MR: Most successful bands inspire other bands. Can you hear your influence in bands you catch on the radio or YouTube or bands that are on the road with you?

CH: Absolutely. Even in some country bands, I've heard some 3 Doors Down. I've heard "Here Without You" in several other tracks out there.

MR: It's my theory that the band always had some country music running through its veins without even being conscious of it.

CH: Yeah, just by default, man. Just by being from Mississippi, we get a little bit of country and gospel and the blues all mixed up into one. Just because you live in that area, it happens.

MR: What advice do you have for new artists?

CH: The environment is so different now and since I don't know exactly how different the environment is for new artists. I would probably say don't get discouraged by what's happening on radio because there are so many different avenues for music to get to fans now with Twitter and all these different places. My advice would be to explore those avenues as well as the traditional avenues, because you can't exist without them. You can't exist without print, you can't exist without radio, you can't exist without labels, you just can't. But you can have a good following on the internet, so I would say to learn what those avenues are and to try to change with them because they're changing every day.
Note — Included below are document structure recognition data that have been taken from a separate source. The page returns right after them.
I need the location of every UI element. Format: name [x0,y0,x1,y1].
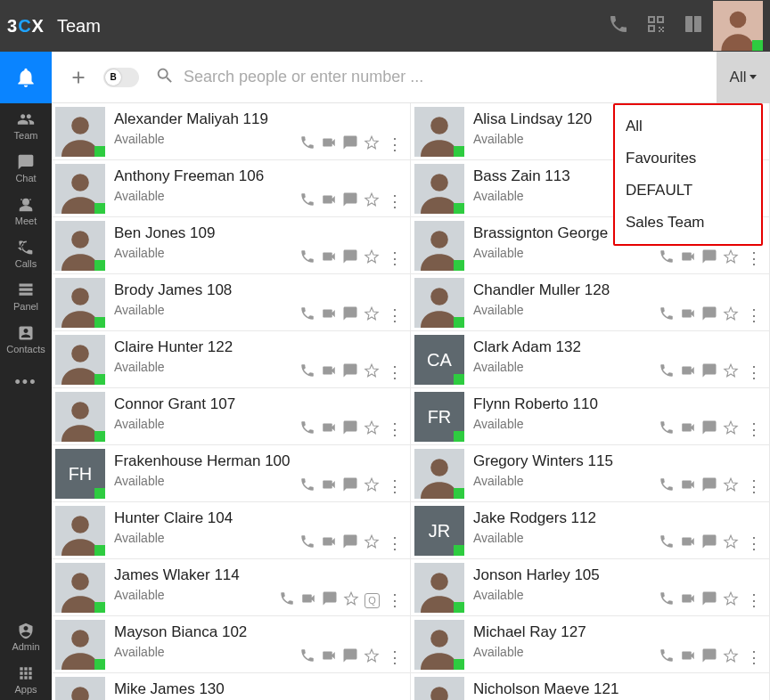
call-icon[interactable] [299,362,315,382]
video-icon[interactable] [680,590,696,610]
star-icon[interactable] [364,248,380,268]
more-icon[interactable]: ⋮ [385,592,405,608]
video-icon[interactable] [321,533,337,553]
rail-panel[interactable]: Panel [0,276,52,317]
more-icon[interactable]: ⋮ [385,136,405,152]
call-icon[interactable] [299,305,315,325]
video-icon[interactable] [321,419,337,439]
video-icon[interactable] [680,362,696,382]
star-icon[interactable] [723,419,739,439]
dropdown-item[interactable]: Sales Team [615,207,761,239]
chat-icon[interactable] [701,647,717,667]
dropdown-item[interactable]: DEFAULT [615,175,761,207]
more-icon[interactable]: ⋮ [385,421,405,437]
contact-row[interactable]: JRJake Rodgers 112Available ⋮ [411,502,770,559]
contact-row[interactable]: Hunter Claire 104Available ⋮ [52,502,411,559]
star-icon[interactable] [364,134,380,154]
call-icon[interactable] [659,533,675,553]
video-icon[interactable] [321,647,337,667]
more-icon[interactable]: ⋮ [385,535,405,551]
video-icon[interactable] [321,305,337,325]
rail-contacts[interactable]: Contacts [0,319,52,360]
more-icon[interactable]: ⋮ [385,250,405,266]
video-icon[interactable] [680,647,696,667]
rail-more[interactable]: ••• [0,362,52,403]
rail-apps[interactable]: Apps [0,659,52,700]
chat-icon[interactable] [701,590,717,610]
add-button[interactable] [61,60,96,95]
contact-row[interactable]: Jonson Harley 105Available ⋮ [411,559,770,616]
more-icon[interactable]: ⋮ [744,592,764,608]
more-icon[interactable]: ⋮ [385,307,405,323]
call-icon[interactable] [279,590,295,610]
star-icon[interactable] [364,419,380,439]
call-icon[interactable] [659,305,675,325]
more-icon[interactable]: ⋮ [385,478,405,494]
call-icon[interactable] [659,476,675,496]
call-icon[interactable] [299,419,315,439]
rail-admin[interactable]: Admin [0,616,52,657]
contact-row[interactable]: Mike James 130 [52,673,411,700]
dropdown-item[interactable]: Favourites [615,142,761,175]
rail-chat[interactable]: Chat [0,148,52,189]
filter-dropdown-button[interactable]: All [717,52,770,103]
chat-icon[interactable] [701,419,717,439]
contact-row[interactable]: Brody James 108Available ⋮ [52,274,411,331]
video-icon[interactable] [680,419,696,439]
contact-row[interactable]: Gregory Winters 115Available ⋮ [411,445,770,502]
chat-icon[interactable] [342,305,358,325]
notifications-button[interactable] [0,52,52,103]
dropdown-item[interactable]: All [615,110,761,142]
contact-row[interactable]: Anthony Freeman 106Available ⋮ [52,160,411,217]
more-icon[interactable]: ⋮ [385,193,405,209]
video-icon[interactable] [680,476,696,496]
chat-icon[interactable] [342,362,358,382]
call-icon[interactable] [659,362,675,382]
call-icon[interactable] [299,134,315,154]
contact-row[interactable]: Ben Jones 109Available ⋮ [52,217,411,274]
chat-icon[interactable] [342,647,358,667]
star-icon[interactable] [343,590,359,610]
contact-row[interactable]: Michael Ray 127Available ⋮ [411,616,770,673]
contact-row[interactable]: CAClark Adam 132Available ⋮ [411,331,770,388]
more-icon[interactable]: ⋮ [744,535,764,551]
chat-icon[interactable] [701,533,717,553]
star-icon[interactable] [364,191,380,211]
call-icon[interactable] [299,533,315,553]
contact-row[interactable]: Chandler Muller 128Available ⋮ [411,274,770,331]
star-icon[interactable] [364,362,380,382]
chat-icon[interactable] [701,305,717,325]
more-icon[interactable]: ⋮ [744,421,764,437]
user-avatar[interactable] [713,1,763,51]
search-input[interactable] [184,68,717,86]
chat-icon[interactable] [342,476,358,496]
star-icon[interactable] [723,476,739,496]
video-icon[interactable] [321,476,337,496]
video-icon[interactable] [680,248,696,268]
chat-icon[interactable] [342,533,358,553]
contact-row[interactable]: Alexander Maliyah 119Available ⋮ [52,103,411,160]
video-icon[interactable] [680,533,696,553]
rail-team[interactable]: Team [0,105,52,146]
call-icon[interactable] [299,248,315,268]
star-icon[interactable] [723,590,739,610]
more-icon[interactable]: ⋮ [385,649,405,665]
chat-icon[interactable] [322,590,338,610]
video-icon[interactable] [321,362,337,382]
video-icon[interactable] [321,191,337,211]
contact-row[interactable]: FRFlynn Roberto 110Available ⋮ [411,388,770,445]
star-icon[interactable] [723,305,739,325]
call-icon[interactable] [299,191,315,211]
contact-row[interactable]: James Wlaker 114Available Q⋮ [52,559,411,616]
call-icon[interactable] [299,647,315,667]
call-icon[interactable] [659,647,675,667]
call-icon[interactable] [659,590,675,610]
more-icon[interactable]: ⋮ [744,250,764,266]
contact-row[interactable]: Connor Grant 107Available ⋮ [52,388,411,445]
chat-icon[interactable] [701,362,717,382]
contact-row[interactable]: Claire Hunter 122Available ⋮ [52,331,411,388]
chat-icon[interactable] [342,248,358,268]
video-icon[interactable] [321,248,337,268]
star-icon[interactable] [364,647,380,667]
star-icon[interactable] [364,533,380,553]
MR: What about from a creative perspective?

CH: I would say just to be really true to what feels good and what feels right for you and don't really try to be the next thing, because when you try to be the next thing you're going to be the last thing. Either it's going to happen or it's not going to happen. You can't make it happen. Creativity doesn't come from a place of pressure, it just really doesn't unless you're that guy. It comes from where it comes from, and if someone tries to force it, if you try to force yourself into a little box, that's where you're going to live and it's a sad place.

MR: Did the band ever get into that spot and then you had to shake the blanket out?

CH: Absolutely, and it happened without us realizing it. It wasn't a conscious choice, it just happened because we were writing so fast and touring so much and putting out records that we lost touch with ourselves, man. We lost touch with ourselves as musicians and we just because mechanical things that wrote songs, you know what I mean? We didn't even notice it, and it was almost too late before someone said, "Hey, this sucks. We've got to figure this out." No one's saying that we've got to put out a country record or a rap record or an R&B thing, but we've got to evolve and we've got to do it naturally. So it's time to take a step back and let that happen.

MR: If you were to sum up the album in a few words, what would you say that US And The Night ultimately did for the band?

CH: I would say that this one mixed a sound of what we used to be, something like The Better Life with something that we've never done before. We kind of skipped all the stuff in the middle, we went straight from The Better Life to the next thing and made a record combined of those two things. Like the first and seventh part of a seven-part poem.

MR: Do you think you'll continue in the direction you chose, with maybe another leap of the same kind next album out?

CH: I think so, man. But I'll say this: some of the things that we tried to do "worked," so we have the confidence to try again. But also, some of the things that we've always done in the past also worked, so we're always going to have a little element of that, too. Definitely, everyone's going to grow as songwriters, and we've got these new guys in the band who are getting ready to go out and do a couple years of touring and do some writing again, so it's definitely going to evolve.

MR: What does the future look like for you? What plans do you have?

CH: We're going to do some festivals coming up, we're going to go to Europe and do the promo over there, hopefully things roll that well in Europe, and then the summer tours come up, so that's the immediate plans. I think touring is the main thing, and doing it right, and doing it and having fun. Those are kind of what's on the agenda at the moment.

MR: I do have a random one last question for you: David Bowie and Glenn Frey just passed. Did that mean anything to you?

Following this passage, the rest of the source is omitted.